> [Problem] Wherever the string "Wallpaper" turns up in the data, copy the whole line.

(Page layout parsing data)

[Start of section]

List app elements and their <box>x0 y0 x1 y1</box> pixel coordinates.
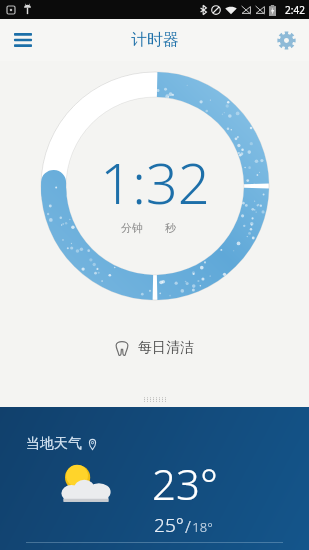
button[interactable]: Timer progress 1 minute 32 seconds <box>39 70 271 302</box>
button[interactable]: 每日清洁 <box>115 339 194 357</box>
staticText: 25° <box>154 512 184 538</box>
staticText: 每日清洁 <box>138 339 194 357</box>
staticText: 2:42 <box>285 3 305 17</box>
button[interactable]: Drag handle <box>0 391 309 407</box>
staticText: 18° <box>192 518 213 536</box>
staticText: 秒 <box>165 221 176 235</box>
staticText: / <box>185 515 191 538</box>
staticText: 当地天气 <box>26 435 82 453</box>
staticText: 1:32 <box>100 144 210 220</box>
button[interactable]: Settings <box>268 22 304 58</box>
staticText: 23° <box>152 455 218 512</box>
staticText: 计时器 <box>131 30 179 50</box>
button[interactable]: Menu <box>5 22 41 58</box>
staticText: 分钟 <box>121 221 143 235</box>
button[interactable]: 当地天气 <box>0 407 309 550</box>
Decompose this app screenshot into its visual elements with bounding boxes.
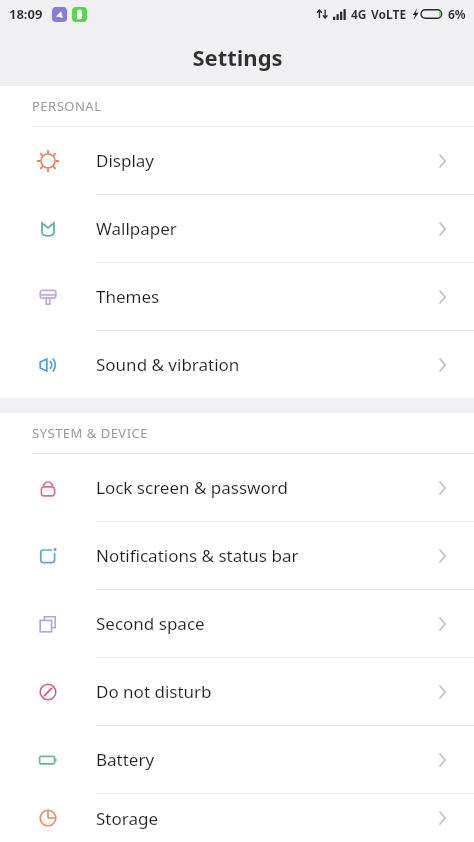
staticText: Notifications & status bar [96, 544, 433, 567]
button[interactable]: Notifications & status bar [0, 522, 474, 589]
staticText: Storage [96, 807, 433, 830]
staticText: 6% [448, 6, 466, 22]
staticText: Wallpaper [96, 217, 433, 240]
staticText: 18:09 [9, 5, 43, 23]
button[interactable]: Storage [0, 794, 474, 842]
button[interactable]: Battery [0, 726, 474, 793]
button[interactable]: Do not disturb [0, 658, 474, 725]
staticText: Settings [192, 42, 283, 72]
button[interactable]: Sound & vibration [0, 331, 474, 398]
staticText: Do not disturb [96, 680, 433, 703]
staticText: Sound & vibration [96, 353, 433, 376]
staticText: Second space [96, 612, 433, 635]
button[interactable]: Display [0, 127, 474, 194]
button[interactable]: Lock screen & password [0, 454, 474, 521]
staticText: 4G [351, 6, 367, 22]
button[interactable]: Themes [0, 263, 474, 330]
staticText: PERSONAL [32, 97, 102, 115]
button[interactable]: Wallpaper [0, 195, 474, 262]
staticText: Display [96, 149, 433, 172]
staticText: Battery [96, 748, 433, 771]
staticText: VoLTE [371, 6, 407, 22]
staticText: SYSTEM & DEVICE [32, 424, 149, 442]
staticText: Lock screen & password [96, 476, 433, 499]
button[interactable]: Second space [0, 590, 474, 657]
staticText: Themes [96, 285, 433, 308]
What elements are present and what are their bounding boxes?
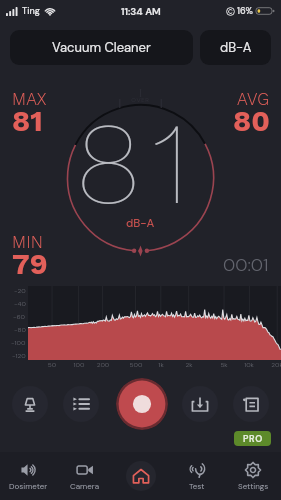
staticText: MIN [12, 232, 44, 252]
staticText: dB-A [126, 216, 155, 231]
staticText: 8 [76, 96, 141, 231]
button[interactable]: Record [116, 378, 168, 430]
staticText: 16% [237, 5, 253, 17]
staticText: Ting [22, 5, 40, 17]
staticText: Settings [238, 481, 269, 491]
button[interactable]: Dosimeter [0, 452, 57, 500]
button[interactable]: Notes [233, 386, 269, 422]
staticText: 200 [94, 361, 112, 369]
staticText: 2k [180, 361, 198, 369]
button[interactable]: PRO [234, 431, 271, 446]
staticText: 20k [268, 361, 281, 369]
staticText: 80 [233, 104, 270, 138]
button[interactable]: Home [113, 452, 169, 500]
button[interactable]: Vacuum Cleaner [10, 30, 193, 65]
button[interactable]: Recordings list [63, 386, 99, 422]
staticText: -40 [14, 300, 26, 308]
button[interactable]: Test [169, 452, 225, 500]
staticText: 100 [70, 361, 88, 369]
button[interactable]: dB-A [200, 30, 271, 65]
staticText: AVG [237, 89, 270, 109]
staticText: 500 [127, 361, 145, 369]
button[interactable]: Save [182, 386, 218, 422]
staticText: dB-A [220, 39, 252, 56]
staticText: 50 [43, 361, 61, 369]
staticText: Test [189, 481, 205, 491]
staticText: Camera [70, 481, 100, 491]
staticText: 81 [12, 104, 43, 138]
staticText: 5k [215, 361, 233, 369]
button[interactable]: Settings [225, 452, 281, 500]
staticText: 10k [240, 361, 258, 369]
staticText: Dosimeter [9, 481, 48, 491]
staticText: 0 [138, 247, 143, 255]
button[interactable]: Camera [57, 452, 113, 500]
staticText: PRO [243, 433, 263, 445]
staticText: MAX [12, 89, 47, 109]
staticText: -80 [14, 326, 26, 334]
staticText: 79 [12, 247, 48, 281]
staticText: -60 [13, 313, 26, 321]
button[interactable]: Calibrate [12, 386, 48, 422]
staticText: -20 [14, 287, 26, 295]
staticText: 1k [152, 361, 170, 369]
staticText: Vacuum Cleaner [52, 39, 151, 56]
staticText: 1 [152, 96, 189, 231]
staticText: -120 [12, 352, 26, 360]
staticText: -100 [11, 339, 26, 347]
staticText: 00:01 [223, 253, 269, 276]
staticText: 11:34 AM [121, 5, 161, 18]
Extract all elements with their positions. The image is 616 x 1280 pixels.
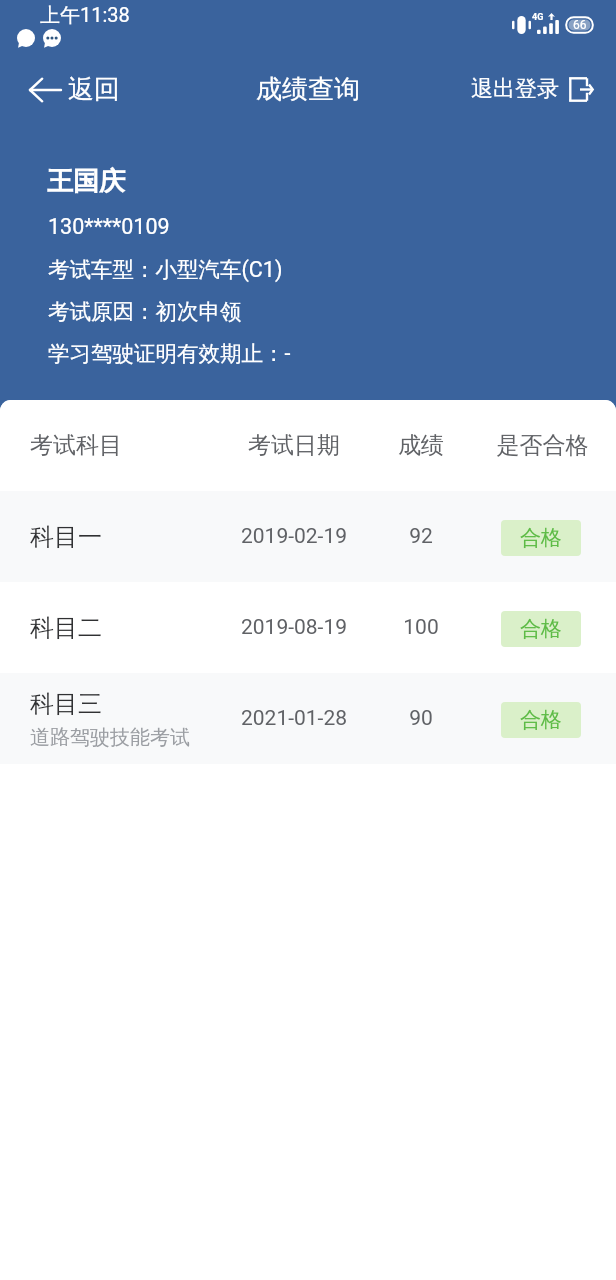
staticText: 66 [573, 18, 587, 32]
staticText: 成绩查询 [256, 73, 360, 106]
button[interactable]: 科目三 [0, 673, 616, 764]
staticText: 科目二 [30, 613, 102, 643]
staticText: 2019-02-19 [215, 524, 373, 549]
staticText: 成绩 [373, 431, 469, 460]
staticText: 合格 [520, 707, 562, 733]
button[interactable]: 返回 [0, 65, 132, 114]
staticText: 考试原因：初次申领 [48, 298, 242, 325]
staticText: 退出登录 [471, 75, 559, 103]
staticText: 2019-08-19 [215, 615, 373, 640]
staticText: 返回 [68, 73, 120, 106]
staticText: 合格 [520, 525, 562, 551]
staticText: 道路驾驶技能考试 [30, 725, 190, 750]
staticText: 考试日期 [215, 431, 373, 460]
staticText: 科目三 [30, 689, 102, 719]
staticText: 科目一 [30, 522, 102, 552]
staticText: 4G [532, 12, 544, 23]
staticText: 100 [373, 615, 469, 640]
other: 返回 [29, 78, 62, 102]
staticText: 考试科目 [30, 431, 215, 460]
staticText: 92 [373, 524, 469, 549]
staticText: 2021-01-28 [215, 706, 373, 731]
staticText: 合格 [520, 616, 562, 642]
button[interactable]: 科目一 [0, 491, 616, 582]
button[interactable]: 退出登录 [459, 67, 616, 111]
staticText: 上午11:38 [40, 3, 130, 28]
staticText: 90 [373, 706, 469, 731]
staticText: 学习驾驶证明有效期止：- [48, 340, 291, 367]
other: 退出登录 [569, 77, 594, 102]
staticText: 王国庆 [47, 165, 125, 198]
staticText: 130****0109 [48, 214, 170, 239]
button[interactable]: 科目二 [0, 582, 616, 673]
staticText: 考试车型：小型汽车(C1) [48, 256, 283, 283]
staticText: 是否合格 [469, 431, 616, 460]
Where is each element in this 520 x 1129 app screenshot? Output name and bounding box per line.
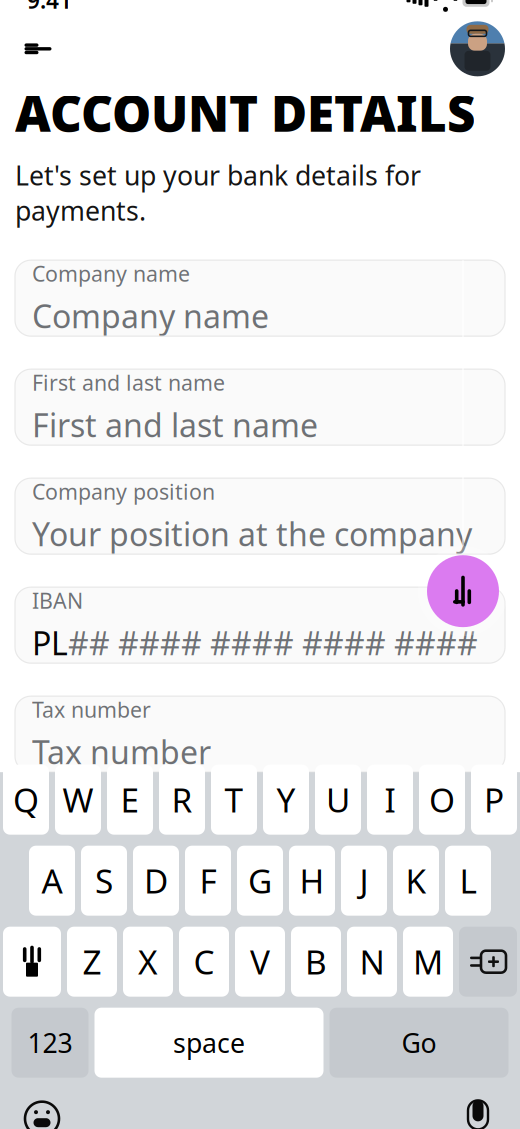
staticText: Y (276, 778, 296, 822)
button[interactable]: Company position (15, 478, 505, 554)
staticText: O (429, 778, 455, 822)
button[interactable]: Q (3, 765, 49, 835)
button[interactable]: M (403, 927, 453, 997)
staticText: First and last name (32, 404, 318, 446)
staticText: space (173, 1025, 245, 1060)
staticText: 9:41 (27, 0, 72, 15)
staticText: Tax number (32, 695, 151, 724)
button[interactable]: Z (67, 927, 117, 997)
button[interactable]: W (55, 765, 101, 835)
staticText: T (224, 778, 244, 822)
staticText: B (305, 940, 327, 984)
button[interactable]: E (107, 765, 153, 835)
button[interactable]: Back (15, 26, 61, 72)
staticText: X (138, 940, 158, 984)
staticText: Q (13, 778, 39, 822)
button[interactable]: Y (263, 765, 309, 835)
button[interactable]: O (419, 765, 465, 835)
button[interactable]: R (159, 765, 205, 835)
staticText: M (413, 940, 443, 984)
button[interactable]: H (289, 846, 335, 916)
button[interactable]: T (211, 765, 257, 835)
staticText: First and last name (32, 368, 225, 397)
button[interactable]: B (291, 927, 341, 997)
staticText: S (95, 858, 113, 903)
button[interactable]: F (185, 846, 231, 916)
button[interactable]: Profile (450, 21, 505, 76)
button[interactable]: C (179, 927, 229, 997)
staticText: ACCOUNT DETAILS (15, 80, 475, 145)
button[interactable]: A (29, 846, 75, 916)
staticText: L (460, 858, 476, 903)
staticText: F (200, 858, 216, 903)
button[interactable]: Delete (459, 927, 517, 997)
button[interactable]: 123 (12, 1008, 88, 1078)
button[interactable]: L (445, 846, 491, 916)
button[interactable]: N (347, 927, 397, 997)
staticText: E (120, 778, 140, 822)
staticText: H (300, 858, 324, 903)
button[interactable]: Submit (418, 546, 508, 636)
staticText: J (360, 858, 368, 903)
staticText: ## #### #### #### #### (68, 622, 478, 664)
button[interactable]: X (123, 927, 173, 997)
staticText: PL (32, 622, 68, 664)
button[interactable]: S (81, 846, 127, 916)
staticText: IBAN (32, 586, 83, 615)
button[interactable]: Emoji (16, 1093, 68, 1129)
button[interactable]: Company name (15, 260, 505, 336)
button[interactable]: Dictation (452, 1093, 504, 1129)
staticText: Company position (32, 477, 215, 506)
button[interactable]: V (235, 927, 285, 997)
button[interactable]: Shift (3, 927, 61, 997)
button[interactable]: IBAN (15, 587, 505, 663)
staticText: V (250, 940, 270, 984)
staticText: A (42, 858, 62, 903)
button[interactable]: I (367, 765, 413, 835)
button[interactable]: G (237, 846, 283, 916)
staticText: I (384, 778, 396, 822)
staticText: Tax number (32, 731, 211, 773)
button[interactable]: P (471, 765, 517, 835)
button[interactable]: First and last name (15, 369, 505, 445)
button[interactable]: Go (330, 1008, 508, 1078)
staticText: W (62, 778, 94, 822)
button[interactable]: D (133, 846, 179, 916)
staticText: D (144, 858, 168, 903)
staticText: 123 (28, 1025, 72, 1060)
staticText: R (172, 778, 192, 822)
staticText: Company name (32, 295, 269, 337)
staticText: G (248, 858, 272, 903)
button[interactable]: Tax number (15, 696, 505, 772)
button[interactable]: J (341, 846, 387, 916)
button[interactable]: space (94, 1008, 324, 1078)
staticText: N (360, 940, 384, 984)
staticText: K (406, 858, 426, 903)
staticText: Go (402, 1025, 436, 1060)
staticText: U (326, 778, 350, 822)
staticText: Company name (32, 259, 190, 288)
staticText: P (484, 778, 504, 822)
button[interactable]: K (393, 846, 439, 916)
staticText: Your position at the company (32, 513, 472, 555)
staticText: C (194, 940, 214, 984)
staticText: Let's set up your bank details for payme… (15, 157, 421, 228)
button[interactable]: U (315, 765, 361, 835)
staticText: Z (82, 940, 102, 984)
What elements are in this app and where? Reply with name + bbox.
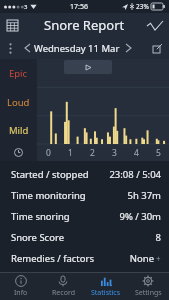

[End of section]

> [Solution for this exercise]
staticText: Wallpaper [96, 217, 433, 240]
button[interactable]: Wallpaper [0, 195, 474, 262]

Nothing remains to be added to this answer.